My Press Accreditation application has been approved as a photojournalist for the PanAm Games this summer. Specifically, I've applied for the Canoe and Kayak slaloms to be held at the Minden Wildwater Preserve July 17-18. I'm looking forward to photographing and reporting on this marvelous event. If you are in the media (or know someone who is: please pass this on), I am shooting as a freelancer and would be delighted to submit images to your publication(s). Please contact me directly via


Some sample images

By the way, I would like to borrow or rent an extra camera body for the event. Nikon, of course, minimum D7100 (or D4s or D800 or...). A crop-sensor body would be useful for the extended tele capability, but I have enough reach with my present gear. Please get in touch if you can help!
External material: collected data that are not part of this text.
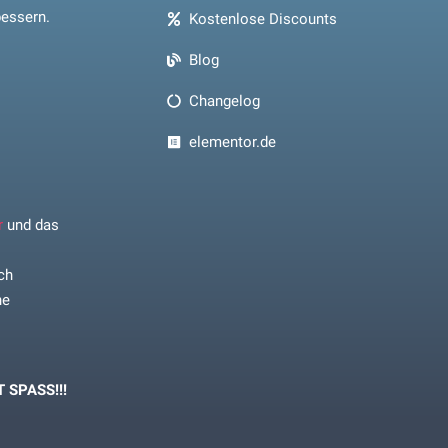
bessern.
Kostenlose Discounts
Blog
Changelog
elementor.de
r
und das
ich
ne
 SPASS!!!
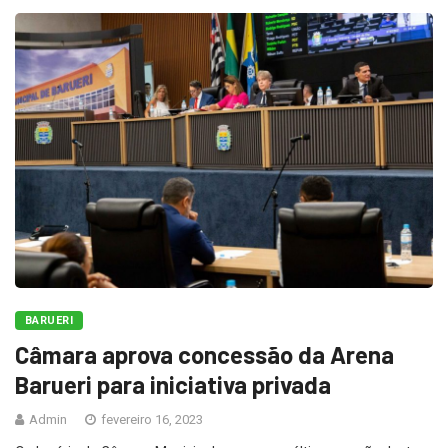
BARUERI
Câmara aprova concessão da Arena
Barueri para iniciativa privada
Admin
fevereiro 16, 2023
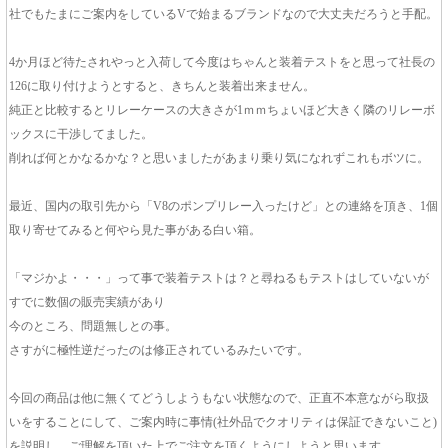
社でもたまにご案内をしているVで始まるブランドなので大丈夫だろうと手配。
4か月ほど待たされやっと入荷して今度はちゃんと装着テストをと思って社長の
126に取り付けようとすると、きちんと装着出来ません。
純正と比較するとリレーケースの大きさが1ｍｍちょいほど大きく隣のリレーボ
ックスに干渉してました。
削れば何とかなるかな？と思いましたがあまり乗り気になれずこれもボツに。
最近、国内の取引先から「V8のポンプリレー入ったけど」との連絡を頂き、1個
取り寄せてみると何やら見た事がある白い箱。
「マジかよ・・・」って事で装着テストは？と尋ねるもテストはしていないが
すでに数個の販売実績があり
今のところ、問題無しとの事。
さすがに極性逆だったのは修正されているみたいです。
今回の商品は他に無くてどうしようもない状態なので、正直不本意ながら取扱
いをすることにして、ご案内時に事情(社外品でクオリティは保証できないこと)
を説明し、ご理解を頂いた上でご注文を頂くようにしようと思います。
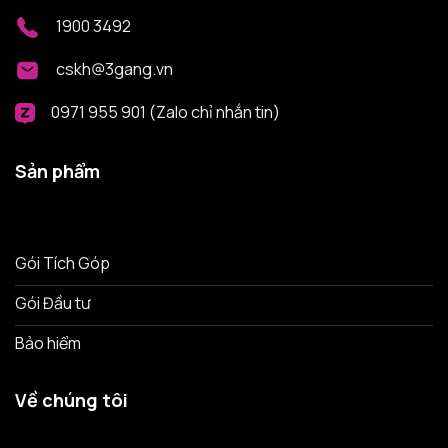
1900 3492
cskh@3gang.vn
0971 955 901 (Zalo chỉ nhắn tin)
Sản phẩm
Gói Tích Góp
Gói Đầu tư
Bảo hiểm
Về chúng tôi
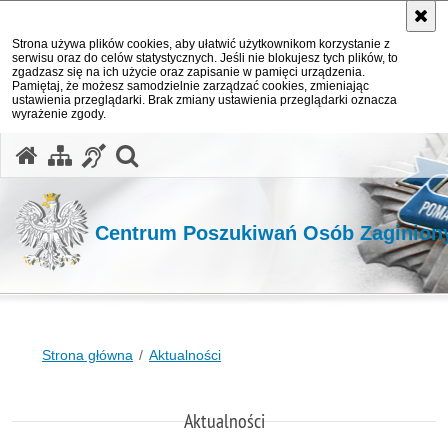
Strona używa plików cookies, aby ułatwić użytkownikom korzystanie z
serwisu oraz do celów statystycznych. Jeśli nie blokujesz tych plików, to
zgadzasz się na ich użycie oraz zapisanie w pamięci urządzenia.
Pamiętaj, że możesz samodzielnie zarządzać cookies, zmieniając
ustawienia przeglądarki. Brak zmiany ustawienia przeglądarki oznacza
wyrażenie zgody.
otwórz wyszukiwarkę
Centrum Poszukiwań Osób Zaginio
Strona główna
Aktualności
Aktualności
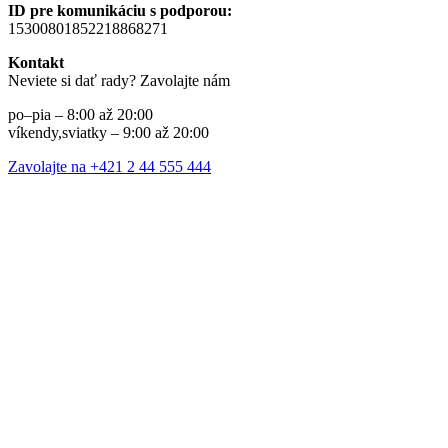
ID pre komunikáciu s podporou:
15300801852218868271
Kontakt
Neviete si dať rady? Zavolajte nám
po–pia – 8:00 až 20:00
víkendy,sviatky – 9:00 až 20:00
Zavolajte na +421 2 44 555 444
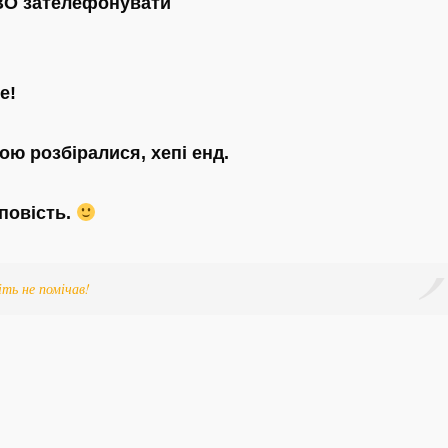
ВО зателефонувати
е!
ою розбіралися, хепі енд.
зповість.
іть не помічав!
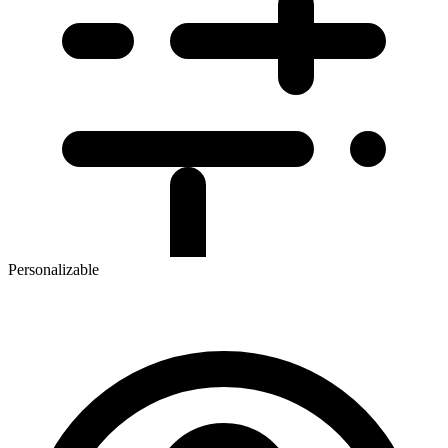
Personalizable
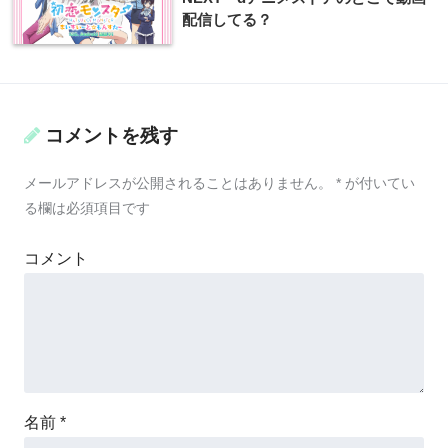
配信してる？
コメントを残す
メールアドレスが公開されることはありません。
*
が付いてい
る欄は必須項目です
コメント
名前
*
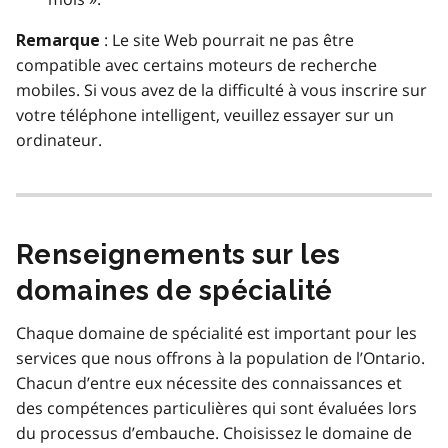
: Le site Web pourrait ne pas être
Remarque
compatible avec certains moteurs de recherche
mobiles. Si vous avez de la difficulté à vous inscrire sur
votre téléphone intelligent, veuillez essayer sur un
ordinateur.
Renseignements sur les
domaines de spécialité
Chaque domaine de spécialité est important pour les
services que nous offrons à la population de l’Ontario.
Chacun d’entre eux nécessite des connaissances et
des compétences particulières qui sont évaluées lors
du processus d’embauche. Choisissez le domaine de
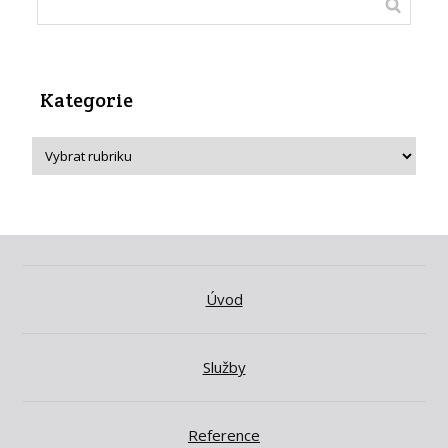
Kategorie
Úvod
Služby
Reference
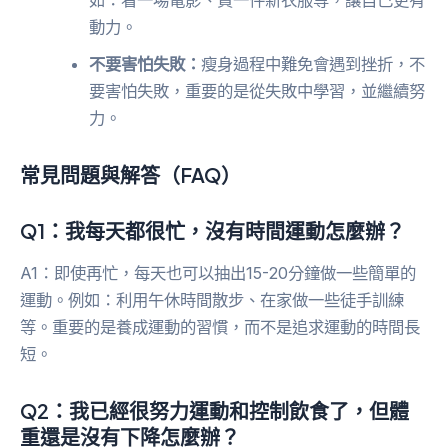
如：看一場電影、買一件新衣服等，讓自己更有
動力。
不要害怕失敗：
瘦身過程中難免會遇到挫折，不
要害怕失敗，重要的是從失敗中學習，並繼續努
力。
常見問題與解答（FAQ）
Q1：我每天都很忙，沒有時間運動怎麼辦？
A1：即使再忙，每天也可以抽出15-20分鐘做一些簡單的
運動。例如：利用午休時間散步、在家做一些徒手訓練
等。重要的是養成運動的習慣，而不是追求運動的時間長
短。
Q2：我已經很努力運動和控制飲食了，但體
重還是沒有下降怎麼辦？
It's time to start thinking about 2015 workshops. I still have to rewrite my workshop pages ( but here's what I have in mind. I have three or four basic introductory sessions that last half-a-day and cost $50. Basic photography, Lightroom, Photoshop, specific topics. All of them can be expanded to two day sessions ($150) at the end of which the student will have a working knowledge of the topic. Photography workshops can include a field trip as day 2. All sessions are designed to run up here at my house, but I can also travel if it makes sense.

My schedule is pretty open, so I don't want to set firm dates at this point. Not in the July 11-20 window, though! (PanAm Games). So this is a preliminary heads-up and anyone considering moving up to the next level should read what's on the site above (remembering that I haven't updated it for 2015 yet) and contact me (pardon the anti-spam attempt. I'm sure you understand).

Star Light, Star Bright

The other night, when I got home from the camera club meeting I looked up and actually saw stars.They looked pretty crisp, it was one of those dry winter evenings, temperatures hovering around 0°F (-18°C). Unfortunately I have some local light pollution (one day I'm going to take a .22 to that all-night hydro light in the Inn parking lot next door!), which you can see in this shot, illuminating my garage.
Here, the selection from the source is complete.